Give back exactly the lines of the material below, starting with the line with "Predsoblje i hodnik" and going on through the line with "Vrtni namještaj".
-- Opening Marker --
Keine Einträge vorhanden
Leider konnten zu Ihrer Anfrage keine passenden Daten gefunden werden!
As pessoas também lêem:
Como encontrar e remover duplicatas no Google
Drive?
-- Closing Marker --
-- Opening Marker --
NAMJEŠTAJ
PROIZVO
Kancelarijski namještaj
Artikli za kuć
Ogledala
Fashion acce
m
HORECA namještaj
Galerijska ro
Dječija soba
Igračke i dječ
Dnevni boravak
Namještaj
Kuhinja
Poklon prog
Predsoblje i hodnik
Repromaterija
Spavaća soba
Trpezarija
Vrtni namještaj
-- Closing Marker --
-- Opening Marker --
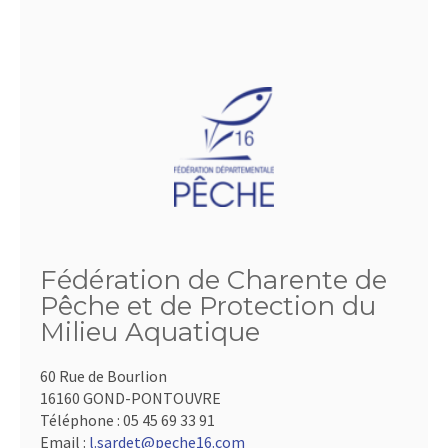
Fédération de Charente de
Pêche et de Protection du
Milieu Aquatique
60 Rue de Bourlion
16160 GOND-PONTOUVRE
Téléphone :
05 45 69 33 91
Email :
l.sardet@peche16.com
-- Closing Marker --
Task response ->
Predsoblje i hodnik
Repromaterija
Spavaća soba
Trpezarija
Vrtni namještaj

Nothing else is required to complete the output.